Honestly, does anyone say it better than Neil Gaiman, when it comes to fairy tales?
“I feel like some kind of alchemist,” Gaiman suggests. “I have to go to the cupboard and take one ounce of Snow White and two ounces of Sleeping Beauty, and heat the Sleeping Beauty and froth the Snow White and mix them together: it’s kind of like fusion cuisine. It tastes like both of them but it’s actually a new dish.”
“The Bloody Chamber is such an important book to me,” he says. “Angela Carter, for me, is still the one who said: ‘You see these fairy stories, these things that are sitting at the back of the nursery shelves? Actually, each one of them is a loaded gun. Each of them is a bomb. Watch: if you turn it right it will blow up.’ And we all went: ‘Oh my gosh, she’s right – you can blow things up with these!’”
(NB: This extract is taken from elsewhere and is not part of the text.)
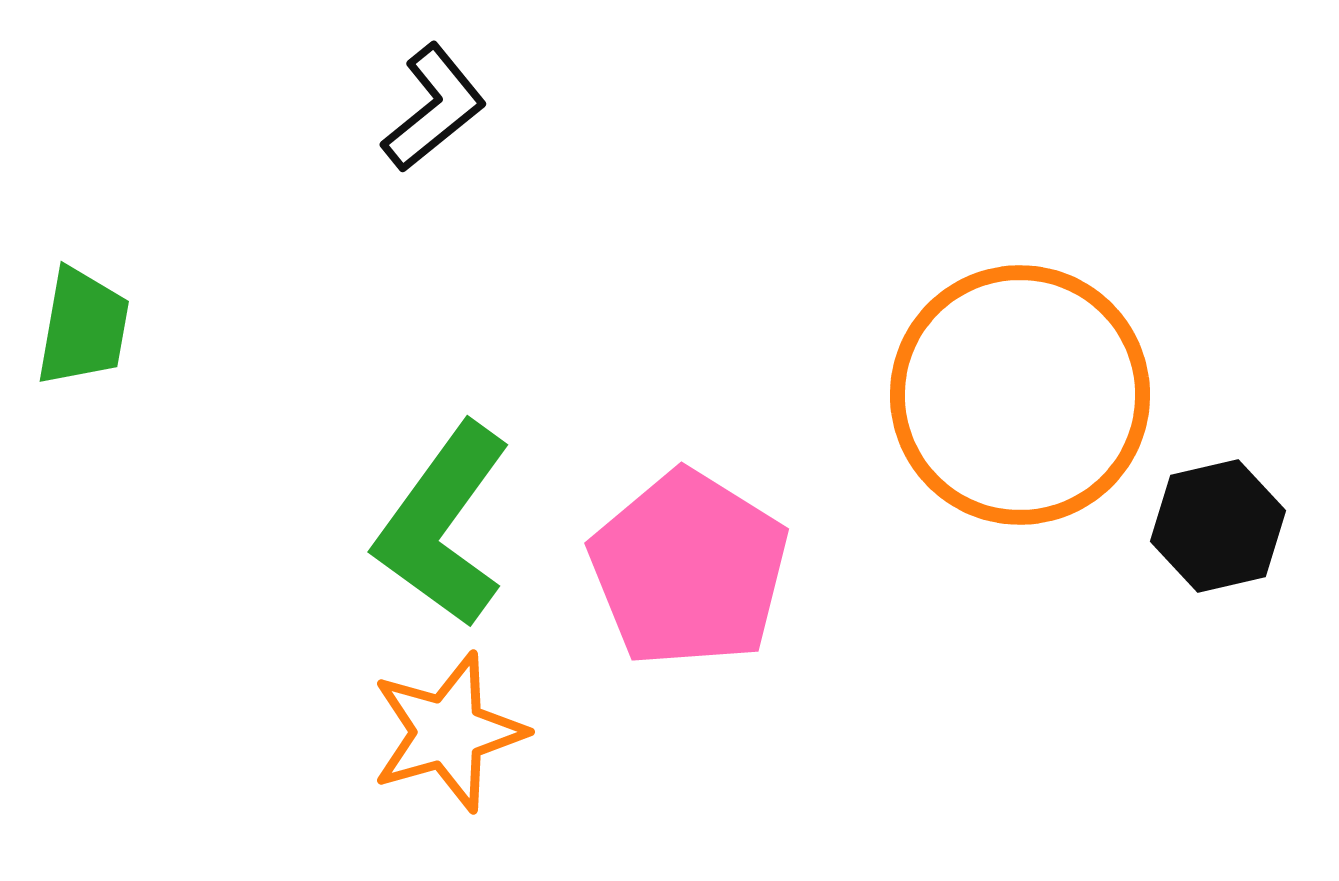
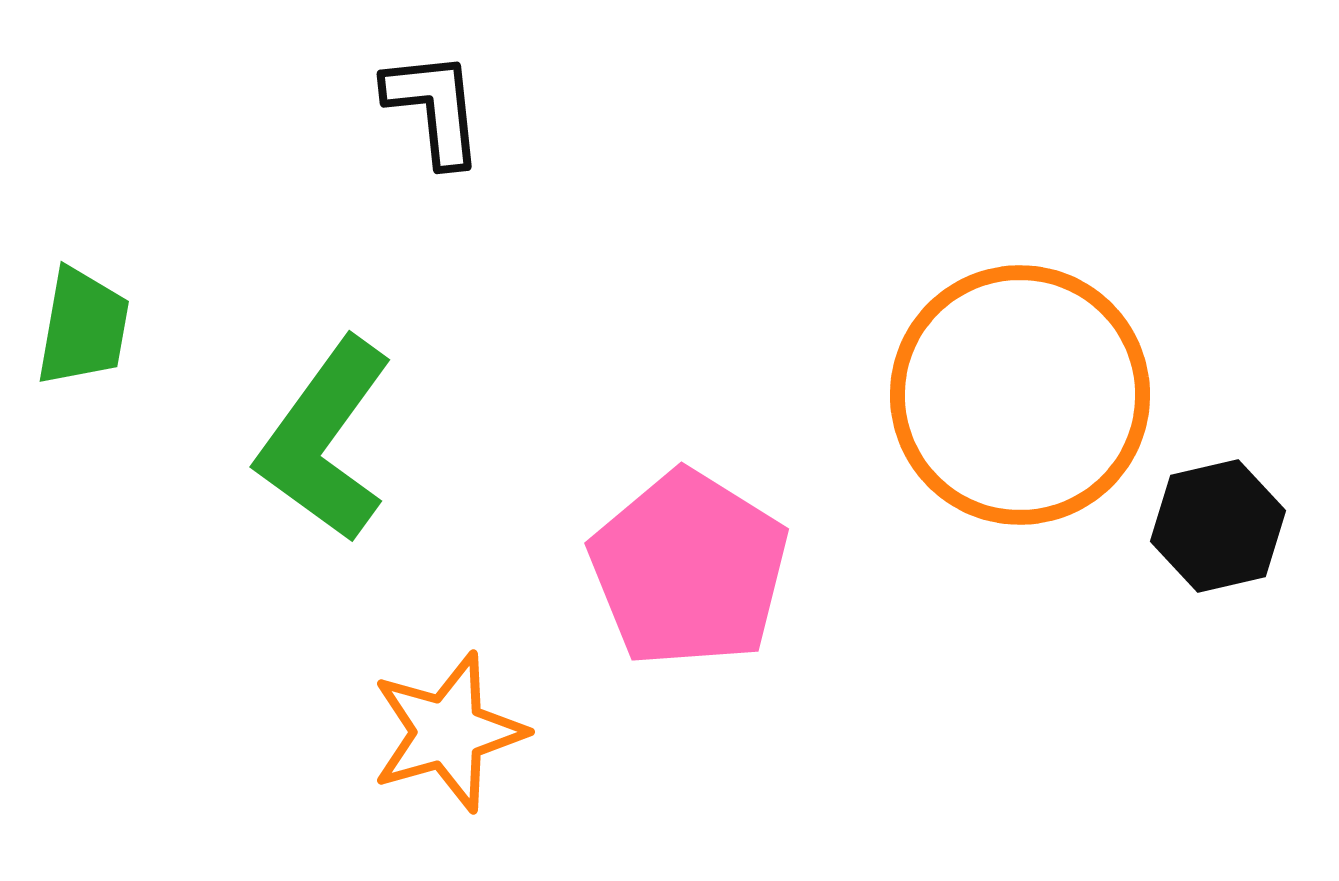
black L-shape: rotated 57 degrees counterclockwise
green L-shape: moved 118 px left, 85 px up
When I ask Gaiman who his favourite fairy tale character is, he says he fell in love with Red Riding Hood when reading Carter. She was also Charles Dickens’s favourite, but in order to interpret Gaiman’s taste, you need to know that Carter’s take on the tale was “The Company of Wolves”, an ornately told story in which the heroine makes a relatively late appearance in a savage, sexual world, not a small child skipping along a path but a daring pubescent girl who strips naked, laughs in the face of danger and sleeps with the wolf – rendering him post–coitally “tender” – in her dead grandmother’s bed.
In fact, as Gaiman explains (becoming, in his own description, “fairy tale nerdy”) the bombs inherent in such stories have been defused more often than they have been detonated. For instance, the reason why Disney’s Sleeping Beauty doesn’t work, he says, is because “it’s not a story. It’s the opening to a story. The first versions we have of it make more sense but are less kind to human nature.